Pam Bondi is using the DOJ to punish people who don’t like the richest man on the planet

Since its founding in 1870, the U.S. Department of Justice (DOJ) has had one mission: enforce federal laws and the administration of justice in the United States. But under Attorney General Pam Bondi’s supervision, the DOJ is no longer a federal agency concerned with just enforcing federal laws but rather punishing people who don’t like billionaire Tesla founder Elon Musk, who may or may not be running the federal government.


In recent weeks there’s been a spate of nonviolent protests at Tesla dealerships — as well as a few reported cases of vandalism — in response to Musk’s key role in dismantling the federal government with his Department of Government Efficiency. In response, Bondi announced that she’s throwing the full weight of the DOJ into punishing the few people who set some Teslas on fire:


“The swarm of violent attacks on Tesla property is nothing short of domestic terrorism,” she said in a statement. “The Department of Justice has already charged several perpetrators with that in mind, including in cases that involve charges with five-year mandatory minimum sentences.
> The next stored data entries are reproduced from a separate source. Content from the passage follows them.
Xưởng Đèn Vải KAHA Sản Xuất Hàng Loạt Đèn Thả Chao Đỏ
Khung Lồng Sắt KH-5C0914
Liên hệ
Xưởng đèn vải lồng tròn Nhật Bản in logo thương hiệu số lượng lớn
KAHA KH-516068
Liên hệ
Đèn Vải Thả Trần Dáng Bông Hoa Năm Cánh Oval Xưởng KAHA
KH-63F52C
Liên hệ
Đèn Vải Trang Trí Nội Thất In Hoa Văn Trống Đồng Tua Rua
We will continue investigations that impose severe consequences on those involved in these attacks, including those operating behind the scenes to coordinate and fund these crimes.”


The reality is that, although there've been a few instances of arson at Tesla dealerships in recent weeks, the vast majority of actions have been non-violent protests and organizing efforts to make Tesla’s stock plummet. In other words: peaceful protests, a cornerstone of the First Amendment.


And Bondi is using the DOJ to not just spread disinformation about the actual reality of what’s happening with these Tesla protests, but using fearmongering tactics to actively intimidate people from participating in peaceful demonstrations. She made that abundantly clear in a recent interview with Fox Business when she issued a vague threat to Rep. Jasmine Crockett (D-Tx.), in response to her participation in a nonviolent anti-Tesla demonstration: “She needs to tread very carefully.”